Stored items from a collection
************

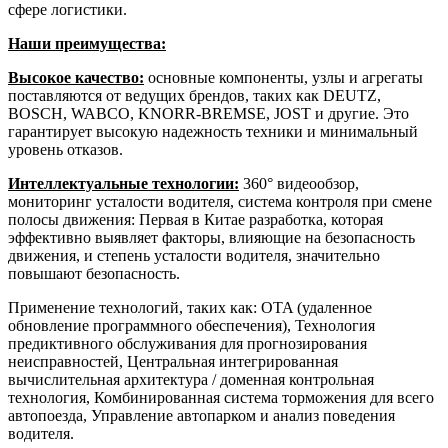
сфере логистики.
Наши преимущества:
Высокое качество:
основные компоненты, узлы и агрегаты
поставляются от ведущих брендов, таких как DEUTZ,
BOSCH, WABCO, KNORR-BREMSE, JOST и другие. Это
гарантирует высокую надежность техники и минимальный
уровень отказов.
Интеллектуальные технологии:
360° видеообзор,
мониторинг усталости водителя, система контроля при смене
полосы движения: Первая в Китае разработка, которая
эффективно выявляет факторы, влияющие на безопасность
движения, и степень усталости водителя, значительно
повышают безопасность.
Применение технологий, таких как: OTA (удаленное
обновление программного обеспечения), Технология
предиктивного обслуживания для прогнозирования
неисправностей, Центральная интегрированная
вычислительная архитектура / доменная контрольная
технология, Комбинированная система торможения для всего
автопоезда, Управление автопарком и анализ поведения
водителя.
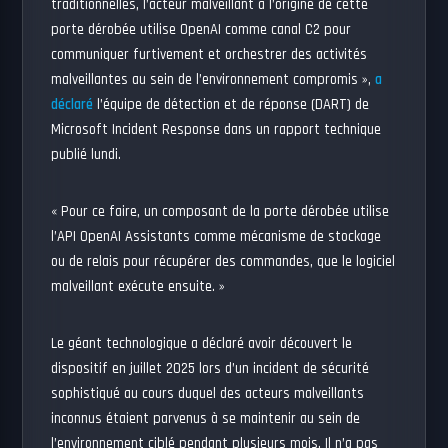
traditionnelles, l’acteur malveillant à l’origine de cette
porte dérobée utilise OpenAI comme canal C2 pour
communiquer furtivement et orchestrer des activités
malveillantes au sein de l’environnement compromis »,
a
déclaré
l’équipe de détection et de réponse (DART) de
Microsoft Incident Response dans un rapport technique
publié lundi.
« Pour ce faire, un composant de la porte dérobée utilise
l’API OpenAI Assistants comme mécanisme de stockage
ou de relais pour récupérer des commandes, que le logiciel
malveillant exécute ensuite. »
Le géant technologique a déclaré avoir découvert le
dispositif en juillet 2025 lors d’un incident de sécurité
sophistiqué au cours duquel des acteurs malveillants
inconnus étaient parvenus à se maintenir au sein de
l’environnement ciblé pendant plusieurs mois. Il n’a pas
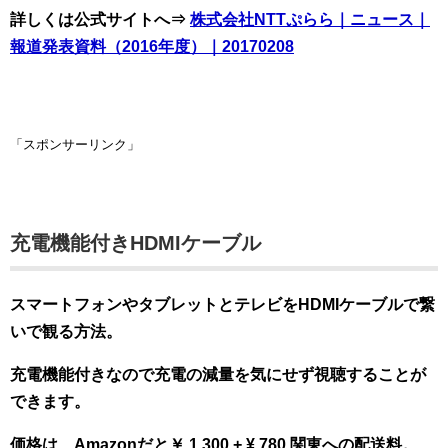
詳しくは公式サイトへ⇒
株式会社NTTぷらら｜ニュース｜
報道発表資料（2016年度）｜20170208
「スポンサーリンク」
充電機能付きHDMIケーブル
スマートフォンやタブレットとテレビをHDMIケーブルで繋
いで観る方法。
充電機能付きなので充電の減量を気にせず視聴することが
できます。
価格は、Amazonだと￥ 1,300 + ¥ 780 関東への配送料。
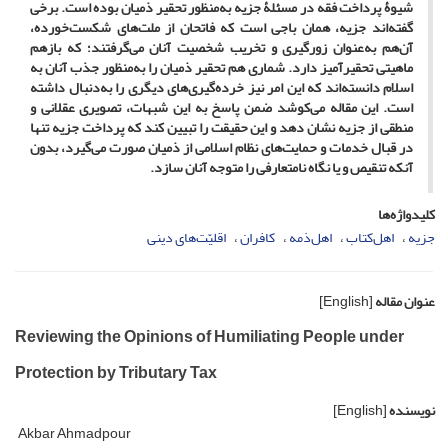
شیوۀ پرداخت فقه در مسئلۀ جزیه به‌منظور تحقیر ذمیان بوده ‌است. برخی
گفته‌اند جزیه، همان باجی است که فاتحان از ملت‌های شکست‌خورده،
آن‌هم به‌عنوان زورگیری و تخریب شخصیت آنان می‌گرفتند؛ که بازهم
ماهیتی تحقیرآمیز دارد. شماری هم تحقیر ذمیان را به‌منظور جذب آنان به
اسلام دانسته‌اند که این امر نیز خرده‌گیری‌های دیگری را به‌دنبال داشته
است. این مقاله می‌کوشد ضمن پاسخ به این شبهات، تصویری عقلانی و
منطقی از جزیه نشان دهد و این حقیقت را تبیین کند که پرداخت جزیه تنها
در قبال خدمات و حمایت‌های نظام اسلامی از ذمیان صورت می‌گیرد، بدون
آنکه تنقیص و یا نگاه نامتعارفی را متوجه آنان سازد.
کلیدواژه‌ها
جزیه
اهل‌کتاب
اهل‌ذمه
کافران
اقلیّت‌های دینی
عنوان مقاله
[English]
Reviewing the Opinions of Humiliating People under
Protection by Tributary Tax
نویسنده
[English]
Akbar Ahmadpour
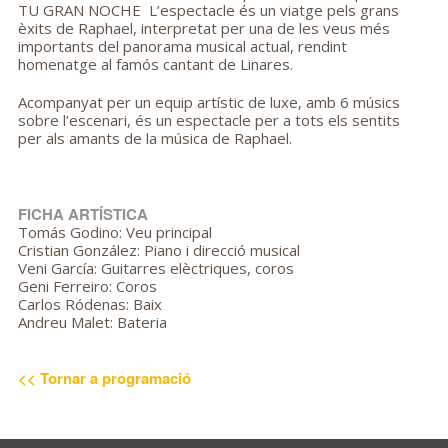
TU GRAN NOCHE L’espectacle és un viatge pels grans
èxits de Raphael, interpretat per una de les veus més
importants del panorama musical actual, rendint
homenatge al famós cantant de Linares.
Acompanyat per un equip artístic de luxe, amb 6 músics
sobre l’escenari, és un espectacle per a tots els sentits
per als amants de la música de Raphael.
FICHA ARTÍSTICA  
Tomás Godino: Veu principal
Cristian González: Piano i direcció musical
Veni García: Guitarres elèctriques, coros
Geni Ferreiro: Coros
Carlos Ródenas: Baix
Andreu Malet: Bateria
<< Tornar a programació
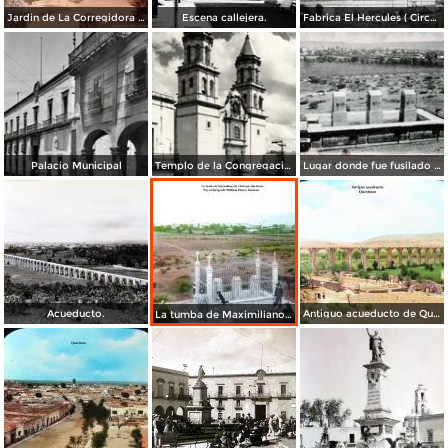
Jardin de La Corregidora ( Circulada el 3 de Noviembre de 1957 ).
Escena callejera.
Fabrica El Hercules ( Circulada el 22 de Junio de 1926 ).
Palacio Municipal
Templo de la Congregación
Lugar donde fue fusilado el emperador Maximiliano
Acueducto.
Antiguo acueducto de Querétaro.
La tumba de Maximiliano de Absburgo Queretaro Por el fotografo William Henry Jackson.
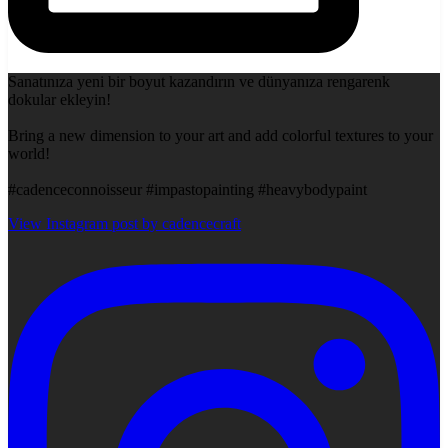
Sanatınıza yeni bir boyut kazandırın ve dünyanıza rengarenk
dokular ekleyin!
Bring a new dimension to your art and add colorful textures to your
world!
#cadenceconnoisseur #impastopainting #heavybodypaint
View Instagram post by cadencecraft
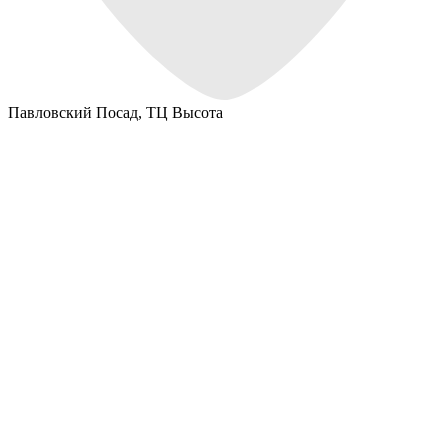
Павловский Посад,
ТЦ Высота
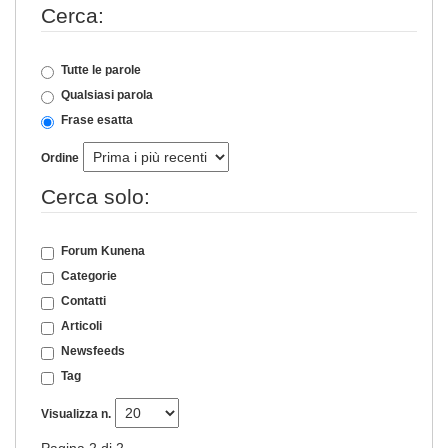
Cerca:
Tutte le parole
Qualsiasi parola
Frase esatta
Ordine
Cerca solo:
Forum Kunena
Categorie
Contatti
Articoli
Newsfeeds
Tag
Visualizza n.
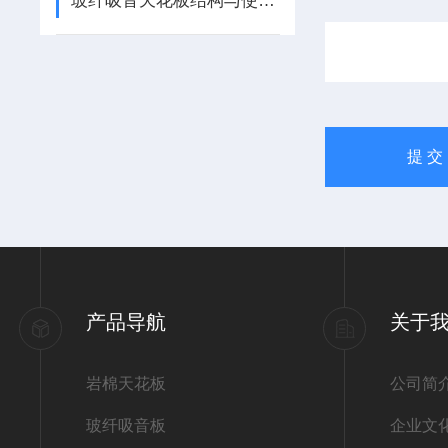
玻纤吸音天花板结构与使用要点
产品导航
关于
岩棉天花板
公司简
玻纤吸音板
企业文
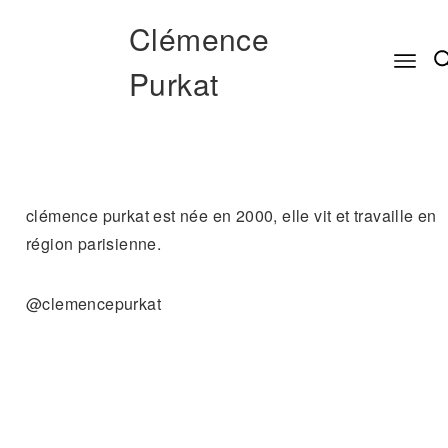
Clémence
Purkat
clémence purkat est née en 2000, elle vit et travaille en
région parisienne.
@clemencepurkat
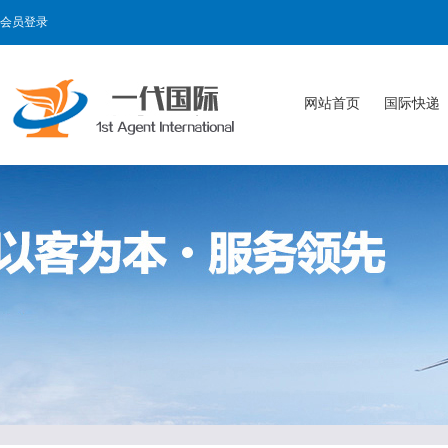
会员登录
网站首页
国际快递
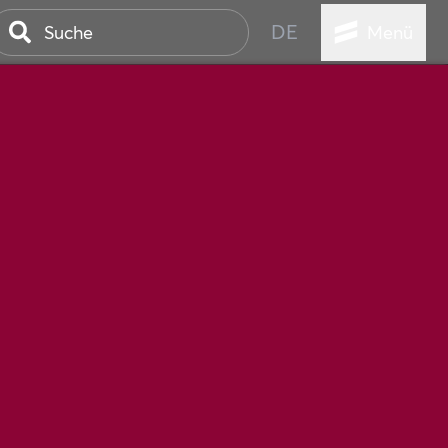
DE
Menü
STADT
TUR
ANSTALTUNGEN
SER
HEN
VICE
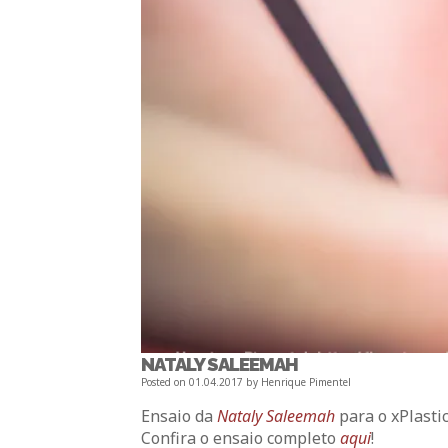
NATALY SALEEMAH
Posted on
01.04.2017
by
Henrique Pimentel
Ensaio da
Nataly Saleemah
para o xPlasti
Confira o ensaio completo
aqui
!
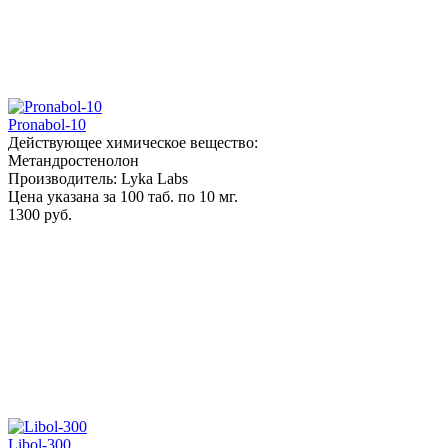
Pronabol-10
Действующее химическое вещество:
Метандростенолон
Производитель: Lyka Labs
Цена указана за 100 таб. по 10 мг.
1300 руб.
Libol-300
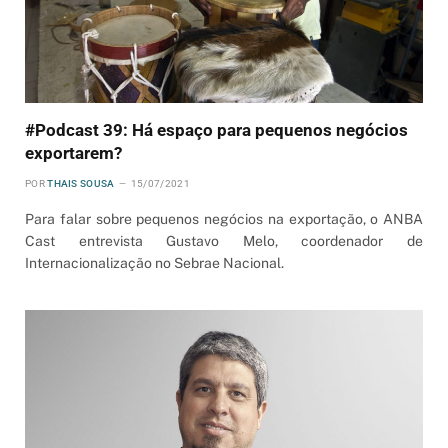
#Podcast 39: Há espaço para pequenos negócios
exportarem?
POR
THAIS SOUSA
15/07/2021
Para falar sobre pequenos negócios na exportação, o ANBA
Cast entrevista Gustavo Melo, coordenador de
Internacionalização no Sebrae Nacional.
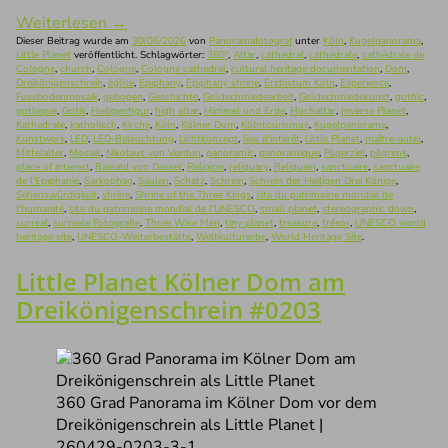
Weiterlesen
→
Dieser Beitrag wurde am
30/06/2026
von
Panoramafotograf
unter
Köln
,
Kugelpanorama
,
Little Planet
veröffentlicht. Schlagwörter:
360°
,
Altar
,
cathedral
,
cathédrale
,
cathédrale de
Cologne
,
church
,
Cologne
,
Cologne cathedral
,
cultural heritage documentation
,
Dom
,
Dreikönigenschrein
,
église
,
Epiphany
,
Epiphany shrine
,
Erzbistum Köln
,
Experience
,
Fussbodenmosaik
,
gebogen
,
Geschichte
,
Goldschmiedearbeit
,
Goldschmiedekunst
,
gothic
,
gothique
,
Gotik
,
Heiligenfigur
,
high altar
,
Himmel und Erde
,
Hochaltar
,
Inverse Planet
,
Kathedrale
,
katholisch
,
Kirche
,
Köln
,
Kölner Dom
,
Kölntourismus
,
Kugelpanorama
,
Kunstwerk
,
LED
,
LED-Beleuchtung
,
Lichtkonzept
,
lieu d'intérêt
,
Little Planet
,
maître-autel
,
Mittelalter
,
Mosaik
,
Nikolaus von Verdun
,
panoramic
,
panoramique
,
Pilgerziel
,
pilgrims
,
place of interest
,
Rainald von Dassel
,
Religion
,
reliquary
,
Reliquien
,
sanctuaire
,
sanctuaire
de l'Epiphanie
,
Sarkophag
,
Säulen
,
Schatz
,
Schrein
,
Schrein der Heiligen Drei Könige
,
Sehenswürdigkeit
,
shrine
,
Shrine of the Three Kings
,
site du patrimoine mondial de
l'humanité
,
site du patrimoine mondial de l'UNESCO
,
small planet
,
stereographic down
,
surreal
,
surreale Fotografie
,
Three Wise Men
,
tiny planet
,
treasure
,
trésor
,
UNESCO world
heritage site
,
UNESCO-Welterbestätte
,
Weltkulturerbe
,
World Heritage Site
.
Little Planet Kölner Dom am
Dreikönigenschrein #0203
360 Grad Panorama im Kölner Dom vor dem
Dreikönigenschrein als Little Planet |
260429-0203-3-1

************

Please return all lines from the records that hold the word "Circulada".

Jardin de La Corregidora ( Circulada el 3 de Noviembre de 1957 ).
Fabrica El Hercules ( Circulada el 22 de Junio de 1926 ).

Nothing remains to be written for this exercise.